Basically I'd like verify_schema code to change. Currently it takes the schema of a BigQuery table, which will usually have name, type, mode, and possibly a description.
The _generate_bq_schema code takes a pandas dataframe and creates a BigQuery-like schema that only has name and type (not mode or description).
I think that verify_schema should only compare the BigQuery table's schema fields name and type to the dataframe's "schema".
I just submitted my pull request here although I haven't completed all the checkboxes. That might explain it better.
Appending dataframes to existing BigQuery tables (that weren't created by the to_gbq
method) unnecessarily raises the InvalidSchema
PandasError due to a bug in the GbqConnector.verify_schema
method.
Creating a dataframe will result in the following generated_schema:
df = pandas.DataFrame({'word': '', 'word_count': [1], 'corpus': '', 'corpus_date': [1]},
columns=['word', 'word_count', 'corpus', 'corpus_date'])

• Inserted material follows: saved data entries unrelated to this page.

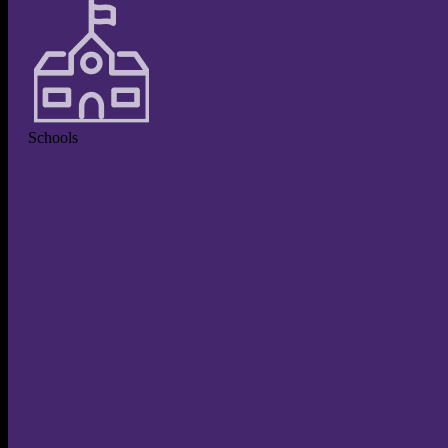
Schools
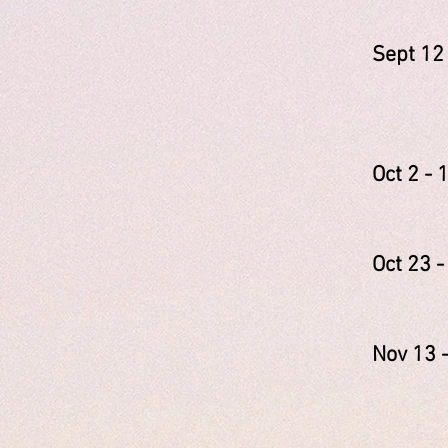
Sept
Clai
Giova
Oct 
Lyne
Oct 2
Kare
Nov 
Jane
Leig
Jess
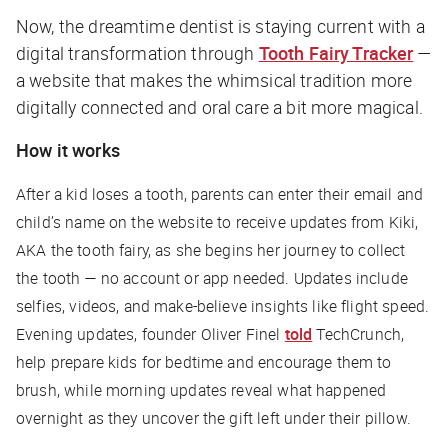
Now, the dreamtime dentist is staying current with a
digital transformation through
Tooth Fairy Tracker
—
a website that makes the whimsical tradition more
digitally connected and oral care a bit more magical.
How it works
After a kid loses a tooth, parents can enter their email and
child’s name on the website to receive updates from Kiki,
AKA the tooth fairy, as she begins her journey to collect
the tooth — no account or app needed. Updates include
selfies, videos, and make-believe insights like flight speed.
Evening updates, founder Oliver Finel
told
TechCrunch
,
help prepare kids for bedtime and encourage them to
brush, while morning updates reveal what happened
overnight as they uncover the gift left under their pillow.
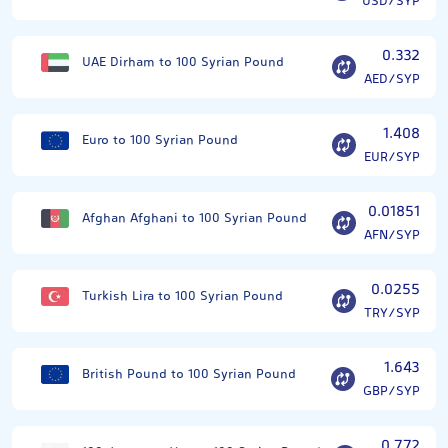
USD/SYP
0.332
UAE Dirham to 100 Syrian Pound
AED/SYP
1.408
Euro to 100 Syrian Pound
EUR/SYP
0.01851
Afghan Afghani to 100 Syrian Pound
AFN/SYP
0.0255
Turkish Lira to 100 Syrian Pound
TRY/SYP
1.643
British Pound to 100 Syrian Pound
GBP/SYP
0.772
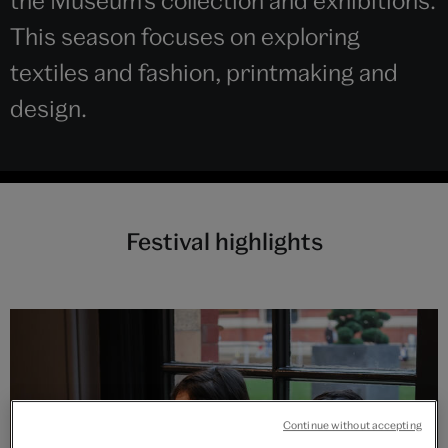
the Museum’s collection and exhibitions.
This season focuses on exploring
textiles and fashion, printmaking and
design.
Festival highlights
Continue without accepting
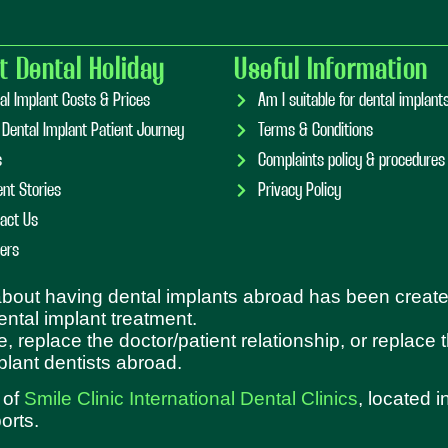
t Dental Holiday
Useful Information
al Implant Costs & Prices
Am I suitable for dental implan
 Dental Implant Patient Journey
Terms & Conditions
s
Complaints policy & procedures
ent Stories
Privacy Policy
act Us
ers
 about having dental implants abroad has been create
dental implant treatment.
e, replace the doctor/patient relationship, or replace
plant dentists abroad.
 of
Smile Clinic International Dental Clinics
, located 
orts.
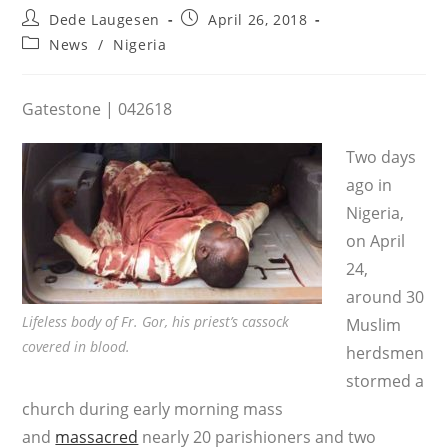
Post
Post
Dede Laugesen
April 26, 2018
author:
published:
Post
News
/
Nigeria
category:
Gatestone | 042618
Two days
ago in
Nigeria,
on April
24,
around 30
Lifeless body of Fr. Gor, his priest’s cassock
Muslim
covered in blood.
herdsmen
stormed a
church during early morning mass
and
massacred
nearly 20 parishioners and two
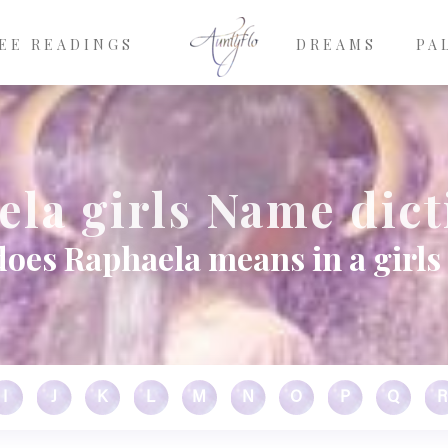
EE READINGS
DREAMS
PA
la girls Name dic
oes Raphaela means in a girl
I
J
K
L
M
N
O
P
Q
R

generated_schema = pandas.io.gbq.generate_bq_schema(df)
generated_schema
{'fields': [{'name': 'word', 'type': 'STRING'},
{'name': 'word_count', 'type': 'INTEGER'},
{'name': 'corpus', 'type': 'STRING'},
{'name': 'corpus_date', 'type': 'INTEGER'}]}
This generated_schema will fail the verify_schema function since the schema from the BigQuery table contains mode
for each field and sometimes description
.
{u'fields': [{u'description': u'A single unique word (where whitespace is the delimiter) extracted from a corpus.',
u'mode': u'REQUIRED',
u'name': u'word',
u'type': u'STRING'},
{u'description': u'The number of times this word appears in this corpus.',
u'mode': u'REQUIRED',
u'name': u'word_count',
u'type': u'INTEGER'},
{u'description': u'The work from which this word was extracted.',
u'mode': u'REQUIRED',
u'name': u'corpus',
u'type': u'STRING'},
{u'description': u'The year in which this corpus was published.',
u'mode': u'REQUIRED',
u'name': u'corpus_date',
u'type': u'INTEGER'}]}
The solution is to modify verify_schema
to strip the BigQuery table's schema of its mode
and description
entries.
can you rebase / update and show tests results.
Hi, any ETA on this? I'm currently running into this exact issue.
duplicate / migrated to googleapis/python-bigquery-pandas#13